Quando houver dúvida relevante sobre propriedade/posse, licitude ou vínculo com o delito, o incidente tende a demandar dilação probatória e, em alguns casos, encaminhamento às vias próprias para discussão civil.
Enquanto houver utilidade probatória, ou risco de frustração da persecução penal, a tendência do juízo é manter a apreensão.
Qual a previsão legal da restituição de bem apreendido?
A restituição de bens apreendidos no processo penal encontra disciplina específica nos arts. 118 a 124-A do Código de Processo Penal, que estabelecem tanto os pressupostos materiais quanto o procedimento aplicável ao pedido.
O art. 118 do CPP consagra a regra geral de indisponibilidade do bem enquanto houver interesse para a persecução penal, deixando claro que a apreensão subsiste até que cesse sua utilidade para a instrução ou para a aplicação da lei penal:
Art. 118. Antes de transitar em julgado a sentença final, as coisas apreendidas não poderão ser restituídas enquanto interessarem ao processo.

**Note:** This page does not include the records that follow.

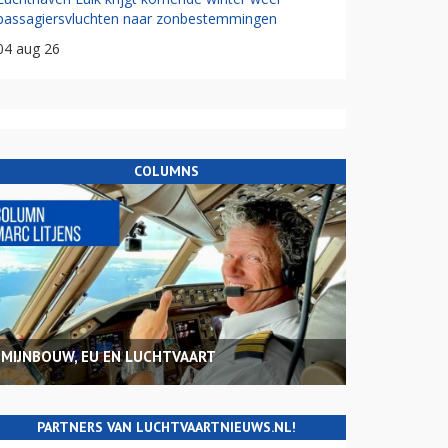
passagiersvluchten naar zonbestemmingen
04 aug 26
COLUMNS
MIJNBOUW, EU EN LUCHTVAART
PARTNERS VAN LUCHTVAARTNIEUWS.NL!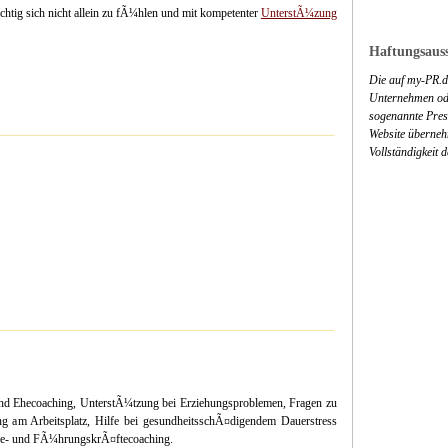
ichtig sich nicht allein zu fÃ¼hlen und mit kompetenter
UnterstÃ¼zung
Haftungsauss
Die auf my-PR.de
Unternehmen ode
sogenannte Press
Website überneh
Vollständigkeit 
 und Ehecoaching, UnterstÃ¼tzung bei Erziehungsproblemen, Fragen zu
 am Arbeitsplatz, Hilfe bei gesundheitsschÃ¤digendem Dauerstress
ere- und FÃ¼hrungskrÃ¤ftecoaching.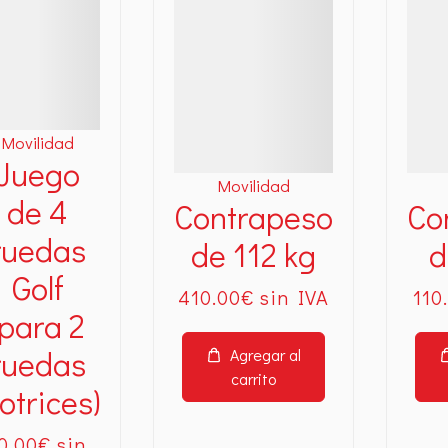
Movilidad
Juego
Movilidad
de 4
Contrapeso
Co
ruedas
de 112 kg
d
Golf
410
.00
€
110
(para 2
ruedas
Agregar al
carrito
otrices)
0
.00
€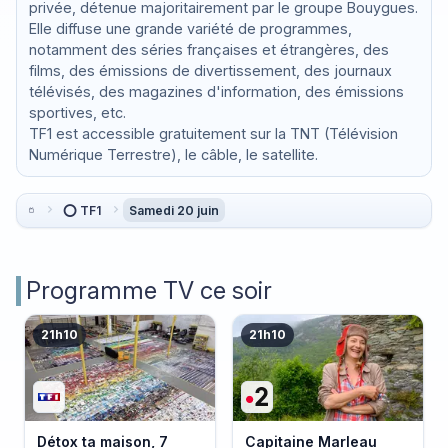
privée, détenue majoritairement par le groupe Bouygues.
Elle diffuse une grande variété de programmes,
notamment des séries françaises et étrangères, des
films, des émissions de divertissement, des journaux
télévisés, des magazines d'information, des émissions
sportives, etc.
TF1 est accessible gratuitement sur la TNT (Télévision
Numérique Terrestre), le câble, le satellite.
⭕ TF1
Samedi 20 juin
Programme TV ce soir
21h10
21h10
Détox ta maison, 7
Capitaine Marleau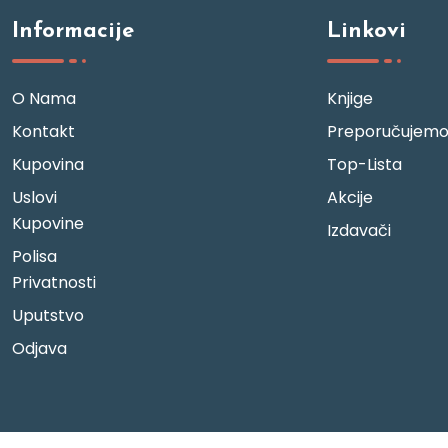
Informacije
Linkovi
O Nama
Knjige
Kontakt
Preporučujem
Kupovina
Top-Lista
Uslovi
Akcije
Kupovine
Izdavači
Polisa
Privatnosti
Uputstvo
Odjava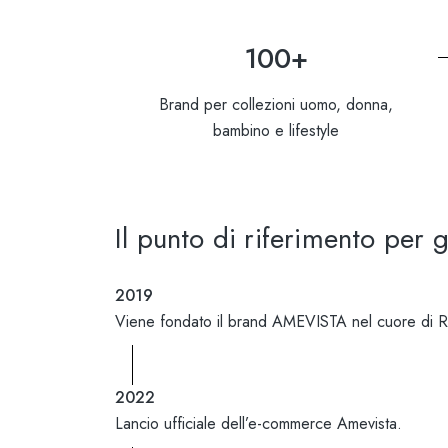
100+
Brand per collezioni uomo, donna,
bambino e lifestyle
Il punto di riferimento per 
2019
Viene fondato il brand AMEVISTA nel cuore di Ro
2022
Lancio ufficiale dell’e-commerce Amevista.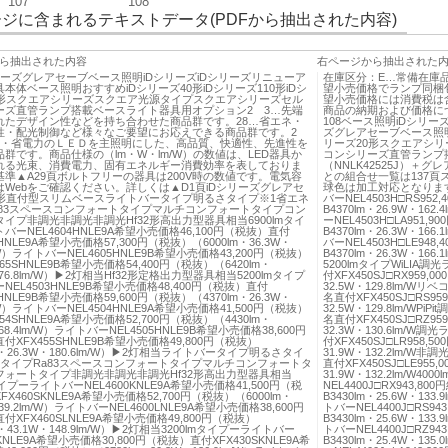
107
108
ジに含まれるテキストデータ(PDFから抽出された内容)
ら抽出された内容
右ページから抽出された
シリーズグレアセーブベース照明iDシリーズiDシリーズリニューア
在庫区分：E…常備在庫
本体ベース照明おすすめiDシリーズ40形iDシリーズ110形iDシ
望小売価格でランプ同梱
0形スクエアシリーズスクエア光源タイプスクエアシリーズセル
望小売価格には消費税は
ーズ直管ランプ搭載ベースライト器具用オプション2 3…先端
商品の納期および価格に
れたデザイン性などを持ち合わせた商品群です。28…省エネ・
108ベース照明iDシリー
性・配光制御など様々なご要望にお応えできる商品群です。2
ズグレアセーブベース照明お
命・省電力のＬＥＤを主照明にした、高品質、快適性、先進性を
リーズ20形スクエアシ
群です。商品仕様の（lm・W・lm/W）の数値は、LED器具か
コンシリーズ直管ランプ
れる光束、消費電力、固有エネルギー消費効率を表しておりま
（NNLK42525J）
準▲A29頁ボルトフリーの器具は200V時の数値です。電気容
との組合せ一覧は137
はWebをご確認ください。詳しくは▲D1頁iDシリーズグレアセ
球色は加工対応となります
0形直付型スリムベースライトバータイプ明るさタイプ※1省エネ
バーNEL4503H□RS952
a83スペースコンフォートタイプマルチコンフォートタイプコン
B4370lm・26.9W・162.
イプ非調光非調光非調光Hf32形高出力型器具相当6900lmタイ
ーNEL4503H□LA951,9
バーNEL4604HNLE9A希望小売価格46,100円（税抜）直付
B4370lm・26.3W・166.
SHNLE9A希望小売価格57,300円（税抜）（6000lm・36.3W・
バーNEL4503H□LE948,
m/W）ライトバーNEL4605HNLE9B希望小売価格43,200円（税抜）
B4370lm・26.3W・166.
65SHNLE9B希望小売価格54,400円（税抜）（6420lm・
5200lmタイプWiLIA調
176.8lm/W）▶2灯相当Hf32形定格出力型器具相当5200lmタイプ
付XFX450SJ□RX959,000
NEL4503HNLE9B希望小売価格48,400円（税抜）直付
32.5W・129.8lm/Wリ
SHNLE9B希望小売価格59,600円（税抜）（4370lm・26.3W・
名直付XFX450SJ□RS959,
m/W）ライトバーNEL4504HNLE9A希望小売価格41,500円（税抜）
32.5W・129.8lm/WPi
54SHNLE9A希望小売価格52,700円（税抜）（4430lm・
名直付XFX450SJ□RZ959,
168.4lm/W）ライトバーNEL4505HNLE9B希望小売価格38,600円
32.3W・130.6lm/W調
付XFX455SHNLE9B希望小売価格49,800円（税抜）
付XFX450SJ□LR958,500
lm・26.3W・180.6lm/W）▶2灯相当ライトバータイプ明るさタイ
31.9W・132.2lm/W非
般タイプRa83スペースコンフォートタイプマルチコンフォートタ
直付XFX450SJ□LE955,00
フォートタイプ非調光非調光非調光Hf32形高出力型器具相当
31.9W・132.2lm/W4
タイプーライトバーNEL4600KNLE9A希望小売価格41,500円（税
NEL4400J□RX943,80
X460SKNLE9A希望小売価格52,700円（税抜）（6000lm・
B3430lm・25.6W・133.
139.2lm/W）ライトバーNEL4600LNLE9A希望小売価格38,600円
トバーNEL4400J□RS94
付XFX460SLNLE9A希望小売価格49,800円（税抜）
B3430lm・25.6W・133.9
m・43.1W・148.9lm/W）▶2灯相当3200lmタイプーライトバー
トバーNEL4400J□RZ94
0KNLE9A希望小売価格30,800円（税抜）直付XFX430SKNLE9A希
B3430lm・25.4W・135.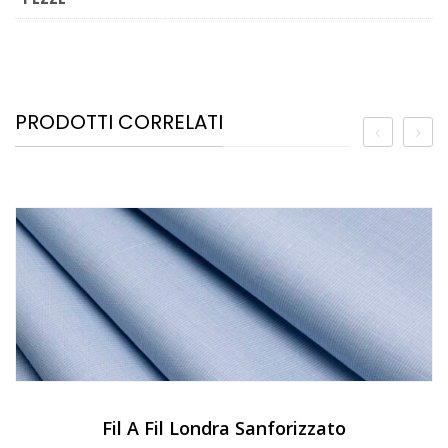
PRODOTTI CORRELATI
Fil A Fil Londra Sanforizzato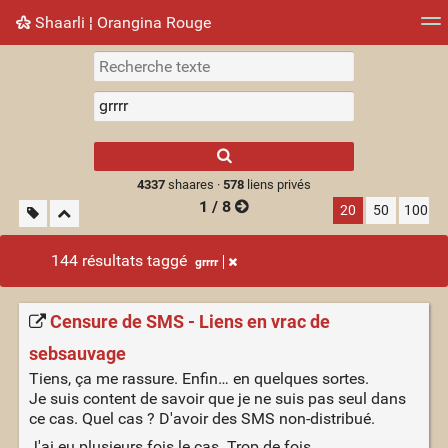
Shaarli ¦ Orangina Rouge
Nuage de tags
Mur d'images
Quotidien
► Jouer
Type 1 or more
characters for
results.
4337
shaares ·
578
liens privés
1 / 8
20
50
100
144 résultats taggé
grrrr
Censure de SMS - Liens en vrac de
sebsauvage
Tiens, ça me rassure. Enfin… en quelques sortes.
Je suis content de savoir que je ne suis pas seul dans
ce cas. Quel cas ? D'avoir des SMS non-distribué.
J'ai eu plusieurs fois le cas. Trop de fois.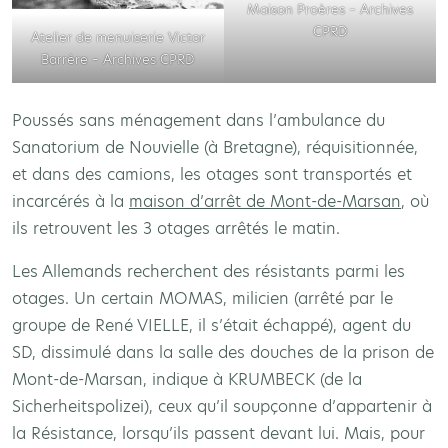
Maison Proères – Archives
CPRD
Atelier de menuiserie Victor
Barrère – Archives CPRD
Poussés sans ménagement dans l’ambulance du
Sanatorium de Nouvielle (à Bretagne), réquisitionnée,
et dans des camions, les otages sont transportés et
incarcérés à la
maison d’arrêt de Mont-de-Marsan
, où
ils retrouvent les 3 otages arrêtés le matin.
Les Allemands recherchent des résistants parmi les
otages. Un certain MOMAS, milicien (arrêté par le
groupe de René VIELLE, il s’était échappé), agent du
SD, dissimulé dans la salle des douches de la prison de
Mont-de-Marsan, indique à KRUMBECK (de la
Sicherheitspolizei), ceux qu’il soupçonne d’appartenir à
la Résistance, lorsqu’ils passent devant lui. Mais, pour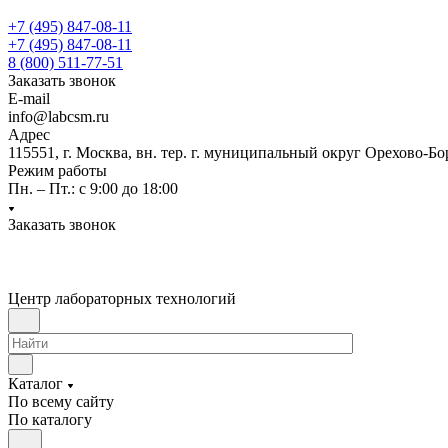
+7 (495) 847-08-11
+7 (495) 847-08-11
8 (800) 511-77-51
Заказать звонок
E-mail
info@labcsm.ru
Адрес
115551, г. Москва, вн. тер. г. муниципальный округ Орехово-Б
Режим работы
Пн. – Пт.: с 9:00 до 18:00
Заказать звонок
Центр лабораторных технологий
Каталог
По всему сайту
По каталогу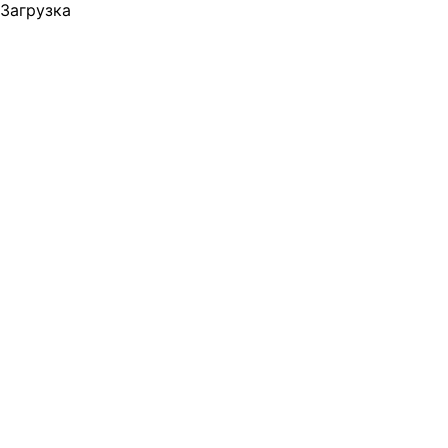
Загрузка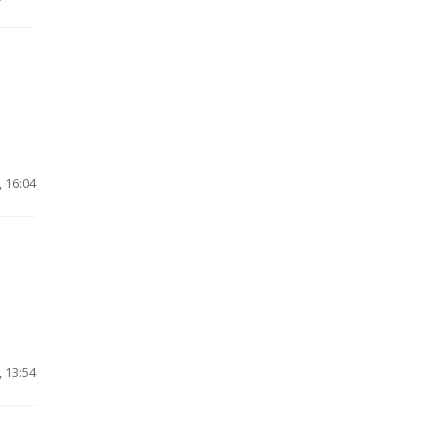
 16:04
 13:54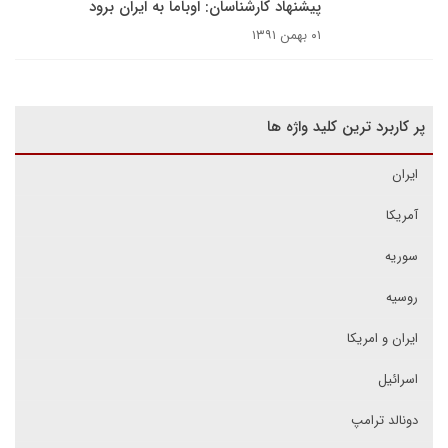
پیشنهاد کارشناسان: اوباما به ایران برود
۰۱ بهمن ۱۳۹۱
پر کاربرد ترین کلید واژه ها
ایران
آمریکا
سوریه
روسیه
ایران و امریکا
اسرائیل
دونالد ترامپ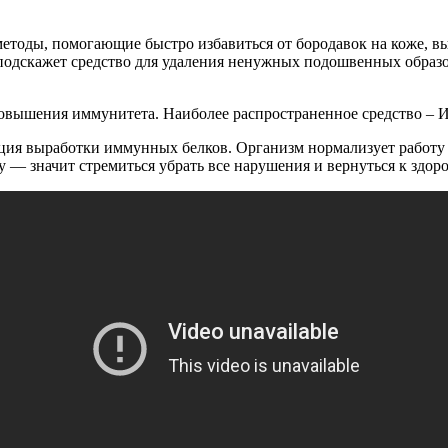
 методы, помогающие быстро избавиться от бородавок на коже, 
 подскажет средство для удаления ненужных подошвенных образо
овышения иммунитета. Наиболее распространенное средство – 
ация выработки иммунных белков. Организм нормализует работу
 — значит стремиться убрать все нарушения и вернуться к здоро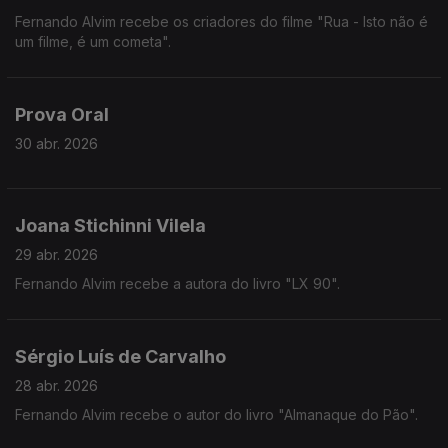
Fernando Alvim recebe os criadores do filme "Rua - Isto não é
um filme, é um cometa".
Prova Oral
30 abr. 2026
Joana Stichinni Vilela
29 abr. 2026
Fernando Alvim recebe a autora do livro "LX 90".
Sérgio Luís de Carvalho
28 abr. 2026
Fernando Alvim recebe o autor do livro "Almanaque do Pão".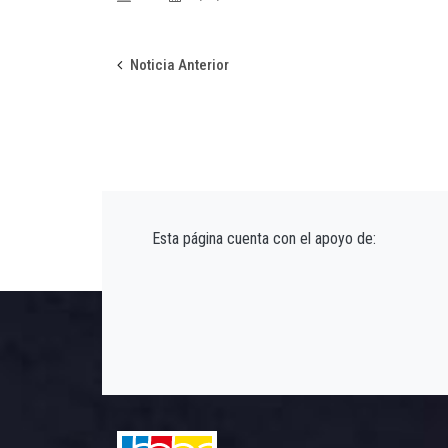
Noticia Anterior
Esta página cuenta con el apoyo de: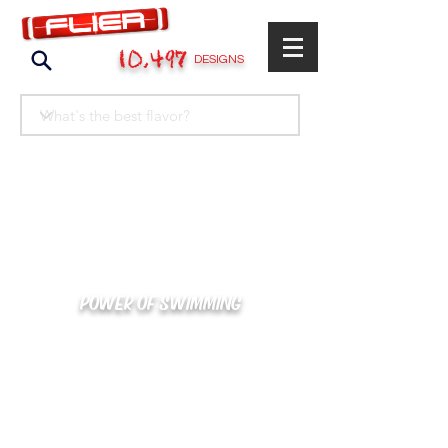
10,497
DESIGNS
POWER OF SWIMMING
카톡으로 빠른 상담/견적/시안 확인
kakaotalk : XOOXPRO (플라이어 김재중)
02-488-3500
/
SWIMMERS@NAVER.COM
해외지사 (+063) 917-338-9397 (PHIL. CEBU)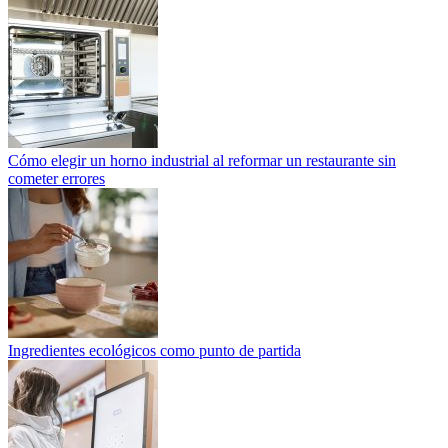
Cómo elegir un horno industrial al reformar un restaurante sin
cometer errores
Ingredientes ecológicos como punto de partida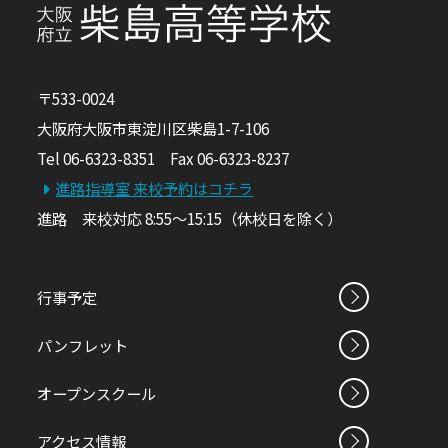
〒533-0024
大阪府大阪市東淀川区柴島1-7-106
Tel 06-6323-8351 Fax 06-6323-8237
進路指導室 来校予約はコチラ
進路 来校対応 8:55～15:15（休校日を除く）
行事予定
パンフレット
オープンスクール
アクセス情報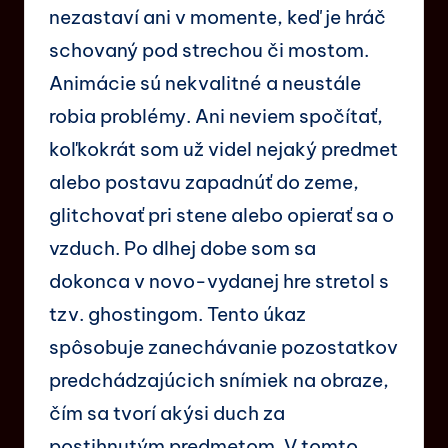
nezastaví ani v momente, keď je hráč
schovaný pod strechou či mostom.
Animácie sú nekvalitné a neustále
robia problémy. Ani neviem spočítať,
koľkokrát som už videl nejaký predmet
alebo postavu zapadnúť do zeme,
glitchovať pri stene alebo opierať sa o
vzduch. Po dlhej dobe som sa
dokonca v novo-vydanej hre stretol s
tzv. ghostingom. Tento úkaz
spôsobuje zanechávanie pozostatkov
predchádzajúcich snímiek na obraze,
čím sa tvorí akýsi duch za
postihnutým predmetom. V tomto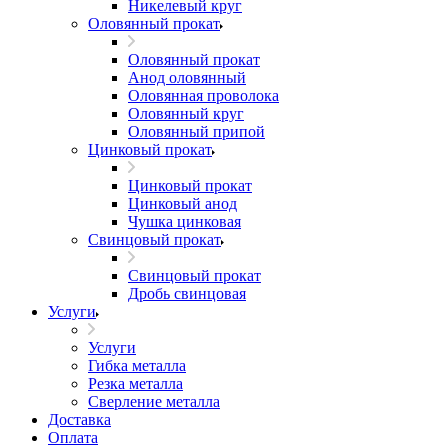
Никелевый круг
Оловянный прокат
Оловянный прокат
Анод оловянный
Оловянная проволока
Оловянный круг
Оловянный припой
Цинковый прокат
Цинковый прокат
Цинковый анод
Чушка цинковая
Свинцовый прокат
Свинцовый прокат
Дробь свинцовая
Услуги
Услуги
Гибка металла
Резка металла
Сверление металла
Доставка
Оплата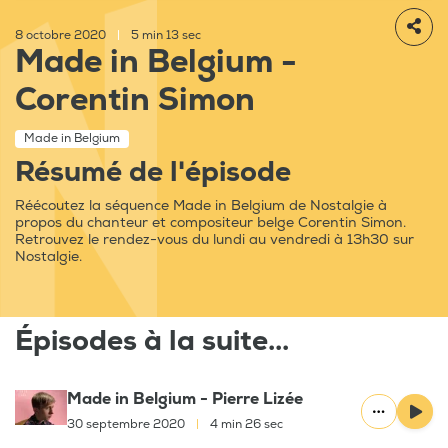
8 octobre 2020
|
5 min 13 sec
Made in Belgium -
Corentin Simon
Made in Belgium
Résumé de l'épisode
Réécoutez la séquence Made in Belgium de Nostalgie à
propos du chanteur et compositeur belge Corentin Simon.
Retrouvez le rendez-vous du lundi au vendredi à 13h30 sur
Nostalgie.
Épisodes à la suite...
Made in Belgium - Pierre Lizée
30 septembre 2020
|
4 min 26 sec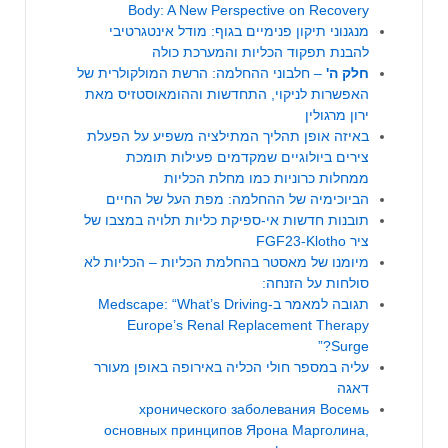
Body: A New Perspective on Recovery
מנגנוני תיקון פנימיים בגוף: מודל אינטגרטיבי
להבנת תפקוד הכליות והמערכת כולה
חלק
ה'
– חלבוני ההחלמה: הרשת המולקולרית של
האפשרות לניקוי, התחדשות וההומאוסטזיס מאת
ירון מרגולין
באיזה אופן תהליך המתילציה משפיע על הפעלת
צירים ביולוגיים שמקדמים פעילות תומכת
ממחלות כרוניות כמו מחלת הכליות
הביוכימיה של ההחלמה: מפת העל של החיים
תובנות חדשות אי-ספיקת כליות תלויה במצבו של
ציר FGF23-Klotho
מיומנו של מאסטר בהחלמת הכליות – הכליות לא
סולחות על הזנחה:
תגובה למאמר ב-Medscape: “What’s Driving
Europe’s Renal Replacement Therapy
Surge?”
עליה במספר חולי הכליה באירופה באופן מעורר
דאגה
хронического заболевания Восемь
основных принципов Ярона Марголина,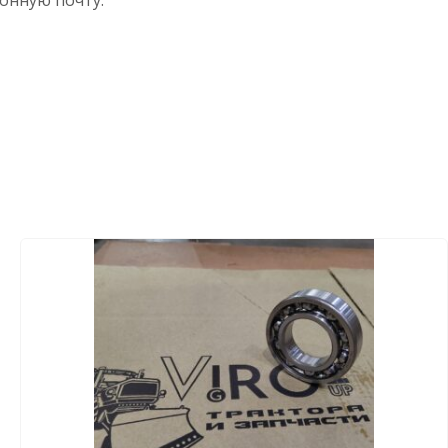
ронную почту.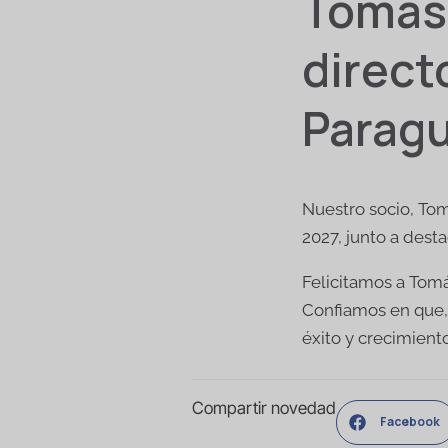
Tomás 
direct
Paragu
Nuestro socio, Tom
2027, junto a desta
Felicitamos a Tomá
Confiamos en que, 
éxito y crecimiento
Compartir novedad
Facebook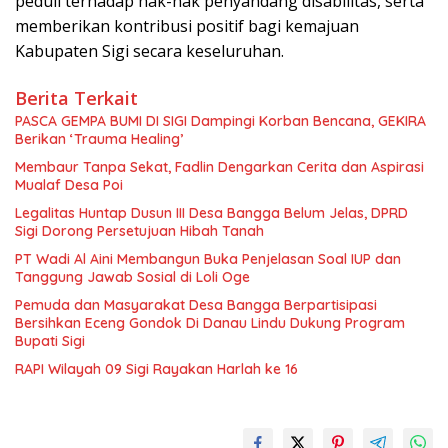
peduli terhadap hak-hak penyandang disabilitas, serta
memberikan kontribusi positif bagi kemajuan
Kabupaten Sigi secara keseluruhan.
Berita Terkait
PASCA GEMPA BUMI DI SIGI Dampingi Korban Bencana, GEKIRA
Berikan ‘Trauma Healing’
Membaur Tanpa Sekat, Fadlin Dengarkan Cerita dan Aspirasi
Mualaf Desa Poi
Legalitas Huntap Dusun III Desa Bangga Belum Jelas, DPRD
Sigi Dorong Persetujuan Hibah Tanah
PT Wadi Al Aini Membangun Buka Penjelasan Soal IUP dan
Tanggung Jawab Sosial di Loli Oge
Pemuda dan Masyarakat Desa Bangga Berpartisipasi
Bersihkan Eceng Gondok Di Danau Lindu Dukung Program
Bupati Sigi
RAPI Wilayah 09 Sigi Rayakan Harlah ke 16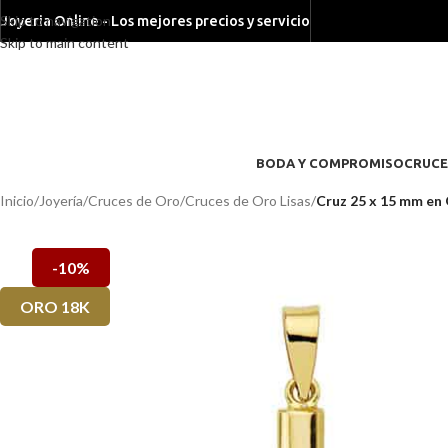
Skip to navigation
Joyeria Online - Los mejores precios y servicio
Skip to main content
BODA Y COMPROMISO
CRUCE
Inicio
/
Joyería
/
Cruces de Oro
/
Cruces de Oro Lisas
/
Cruz 25 x 15 mm en 
-10%
ORO 18K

A partir desse dispositivo, extrai-se que a restituição não é automática nem imediata, devendo ser analisada à luz da necessidade probatória do bem no curso da investigação ou da ação penal.
O art. 119 do CPP delimita a regra de não restituição das coisas sujeitas ao regime de perdimento/confisco previsto no Código Penal, ressalvando expressamente a hipótese de o bem pertencer ao lesado ou a terceiro de boa-fé.
Art. 119. As coisas a que se referem os arts. 74 e 100 do Código Penal não poderão ser restituídas, mesmo depois de transitar em julgado a sentença final, salvo se pertencerem ao lesado ou a terceiro de boa-fé.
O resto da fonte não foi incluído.